Resetting the Origin
You can reset the origin when you want the Data Collector to process all available data instead of processing data from the last-saved offset. Reset the origin when the pipeline is not running.
- Amazon S3
- Directory
- Elasticsearch
- File Tail
- Google Cloud Storage
- Hadoop FS Standalone
- HTTP Client
- JDBC Multitable Consumer
- JDBC Query Consumer
- Kinesis Consumer
- MapR DB JSON
- MapR FS Standalone
- MongoDB
- MongoDB Oplog
- MySQL Binary Log
- Salesforce
- SFTP/FTP Client
- SQL Server CDC Client
- SQL Server Change Tracking
- Teradata Consumer
- Windows Event Log
For these origins, when you stop the pipeline, the Data Collector notes where it stopped processing data. When you restart the pipeline, it continues from where it left off by default. When you want the Data Collector to process all available data instead of continuing from where it stopped, reset the origin. For unique details about resetting this origin, see Resetting the Origin.
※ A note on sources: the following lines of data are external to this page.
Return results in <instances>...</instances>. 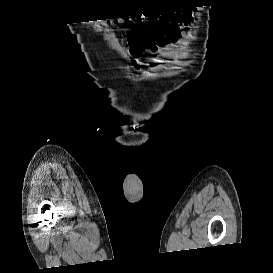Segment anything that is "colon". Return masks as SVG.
<instances>
[{"label": "colon", "mask_w": 273, "mask_h": 273, "mask_svg": "<svg viewBox=\"0 0 273 273\" xmlns=\"http://www.w3.org/2000/svg\"><path fill=\"white\" fill-rule=\"evenodd\" d=\"M127 27L129 28L128 37L131 42H140L144 36L149 35V26L145 22L127 21Z\"/></svg>", "instance_id": "5ec220e1"}]
</instances>
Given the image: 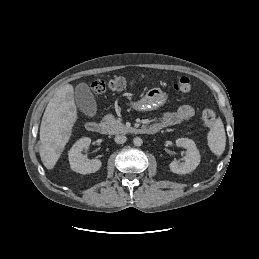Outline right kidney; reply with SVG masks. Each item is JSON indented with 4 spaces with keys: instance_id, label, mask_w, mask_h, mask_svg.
Masks as SVG:
<instances>
[{
    "instance_id": "right-kidney-1",
    "label": "right kidney",
    "mask_w": 259,
    "mask_h": 259,
    "mask_svg": "<svg viewBox=\"0 0 259 259\" xmlns=\"http://www.w3.org/2000/svg\"><path fill=\"white\" fill-rule=\"evenodd\" d=\"M91 144V138L83 137L79 139L70 149L68 153V159L70 167L73 171L80 174H90L97 172L101 166L102 162L99 159H87L82 155L81 151L84 148L89 147Z\"/></svg>"
}]
</instances>
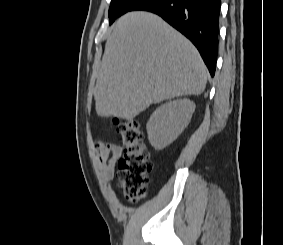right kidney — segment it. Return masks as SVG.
<instances>
[{
    "label": "right kidney",
    "instance_id": "right-kidney-1",
    "mask_svg": "<svg viewBox=\"0 0 283 245\" xmlns=\"http://www.w3.org/2000/svg\"><path fill=\"white\" fill-rule=\"evenodd\" d=\"M195 103L189 99H177L159 106L147 123L148 139L155 149H163L172 143L191 120Z\"/></svg>",
    "mask_w": 283,
    "mask_h": 245
}]
</instances>
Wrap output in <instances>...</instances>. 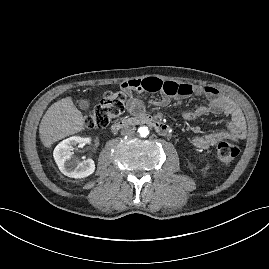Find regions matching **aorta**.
<instances>
[{
	"label": "aorta",
	"mask_w": 269,
	"mask_h": 269,
	"mask_svg": "<svg viewBox=\"0 0 269 269\" xmlns=\"http://www.w3.org/2000/svg\"><path fill=\"white\" fill-rule=\"evenodd\" d=\"M138 133L141 137H147L149 135V129L146 126L139 127Z\"/></svg>",
	"instance_id": "obj_1"
}]
</instances>
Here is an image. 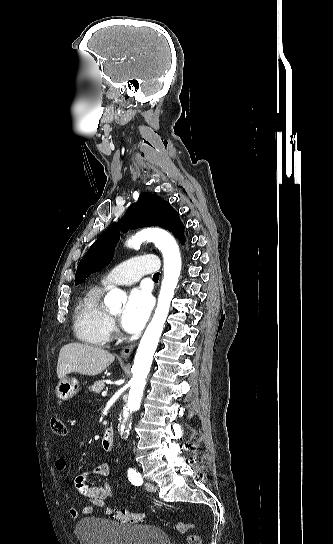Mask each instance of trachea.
<instances>
[{
    "mask_svg": "<svg viewBox=\"0 0 333 544\" xmlns=\"http://www.w3.org/2000/svg\"><path fill=\"white\" fill-rule=\"evenodd\" d=\"M153 278L154 279H159V273L154 274Z\"/></svg>",
    "mask_w": 333,
    "mask_h": 544,
    "instance_id": "1",
    "label": "trachea"
}]
</instances>
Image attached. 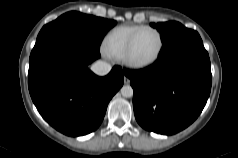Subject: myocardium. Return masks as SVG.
<instances>
[{
    "instance_id": "f54148a6",
    "label": "myocardium",
    "mask_w": 238,
    "mask_h": 158,
    "mask_svg": "<svg viewBox=\"0 0 238 158\" xmlns=\"http://www.w3.org/2000/svg\"><path fill=\"white\" fill-rule=\"evenodd\" d=\"M146 30L154 31L158 35V37H159V48H158L157 53L155 54V56L152 59H150L148 61L138 62V61H135V60L132 59V52H133V49H134L137 38L139 37V35L142 32H144ZM163 48H164V39H163L162 33L155 27L144 26L132 35V37L129 40V42L127 44V47L125 49L122 60L127 66H129L131 68H136V69L146 68V67H149V66L153 65L155 62H157V60L160 58V56L162 54Z\"/></svg>"
}]
</instances>
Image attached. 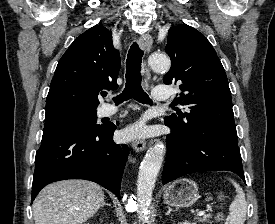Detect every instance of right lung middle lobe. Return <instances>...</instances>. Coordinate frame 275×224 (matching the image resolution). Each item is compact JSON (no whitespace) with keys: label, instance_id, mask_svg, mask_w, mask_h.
<instances>
[{"label":"right lung middle lobe","instance_id":"right-lung-middle-lobe-1","mask_svg":"<svg viewBox=\"0 0 275 224\" xmlns=\"http://www.w3.org/2000/svg\"><path fill=\"white\" fill-rule=\"evenodd\" d=\"M97 111L92 108L64 107L45 114V127L53 125H71L80 128L97 130Z\"/></svg>","mask_w":275,"mask_h":224}]
</instances>
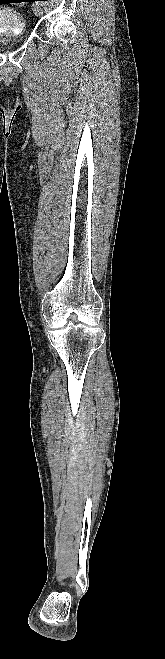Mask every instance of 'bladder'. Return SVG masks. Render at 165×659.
Returning <instances> with one entry per match:
<instances>
[{
    "label": "bladder",
    "mask_w": 165,
    "mask_h": 659,
    "mask_svg": "<svg viewBox=\"0 0 165 659\" xmlns=\"http://www.w3.org/2000/svg\"><path fill=\"white\" fill-rule=\"evenodd\" d=\"M6 12L0 9V41L24 37L26 29L23 22L15 17H5Z\"/></svg>",
    "instance_id": "bladder-1"
}]
</instances>
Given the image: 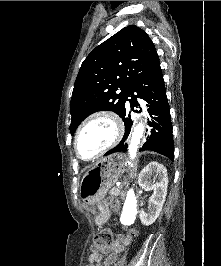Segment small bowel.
<instances>
[{
	"label": "small bowel",
	"instance_id": "small-bowel-1",
	"mask_svg": "<svg viewBox=\"0 0 221 266\" xmlns=\"http://www.w3.org/2000/svg\"><path fill=\"white\" fill-rule=\"evenodd\" d=\"M131 241L129 235H120L117 238V242L114 245L107 246L99 253H92L89 255L88 263L85 266H114L117 261L118 255L124 250ZM106 254V258L103 259L102 255Z\"/></svg>",
	"mask_w": 221,
	"mask_h": 266
}]
</instances>
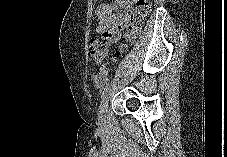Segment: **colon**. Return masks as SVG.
<instances>
[{
  "mask_svg": "<svg viewBox=\"0 0 227 157\" xmlns=\"http://www.w3.org/2000/svg\"><path fill=\"white\" fill-rule=\"evenodd\" d=\"M152 9V2L151 0H136L135 3V12L130 18L129 25L126 29V39L128 41L134 40L139 31L141 30L144 20L149 15ZM124 45L121 46L120 50L117 51L119 55L121 51L124 49ZM107 43L103 39L94 38L90 43L89 53L90 56L93 58L94 62L97 64L103 63L106 54H107ZM110 75V65L109 63L102 64L100 70L94 74L93 81L95 87L101 89L104 87Z\"/></svg>",
  "mask_w": 227,
  "mask_h": 157,
  "instance_id": "5ec220e1",
  "label": "colon"
}]
</instances>
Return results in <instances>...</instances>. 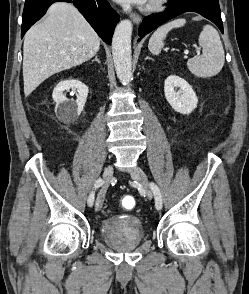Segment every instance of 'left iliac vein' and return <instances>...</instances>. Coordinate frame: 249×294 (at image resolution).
Here are the masks:
<instances>
[{"instance_id":"obj_1","label":"left iliac vein","mask_w":249,"mask_h":294,"mask_svg":"<svg viewBox=\"0 0 249 294\" xmlns=\"http://www.w3.org/2000/svg\"><path fill=\"white\" fill-rule=\"evenodd\" d=\"M131 177L133 180L137 181L143 186L144 192L148 199H152L153 192L151 190V187L148 183V179L144 171L140 167H135L131 171Z\"/></svg>"}]
</instances>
You can configure the Kafka and MapR Streams origins to process all available data by specifying an additional Kafka configuration property. For more information, see "Processing All Unread Data" in the stage documentation. You can reset the Azure IoT/Event Hub Consumer origin by deleting offset details in the Microsoft Azure portal. The remaining origin stages process transient data where resetting the origin has no effect.
You can reset the origin for multiple pipelines at the same time from the Home page. Or, you can reset the origin for a single pipeline from the pipeline canvas.
To reset the origin:
- Select multiple pipelines from the Home page, or view a single pipeline in the pipeline canvas.
- Click the More icon, and then click Reset Origin.
- In the Reset Origin Confirmation dialog box, click Yes to reset the origin.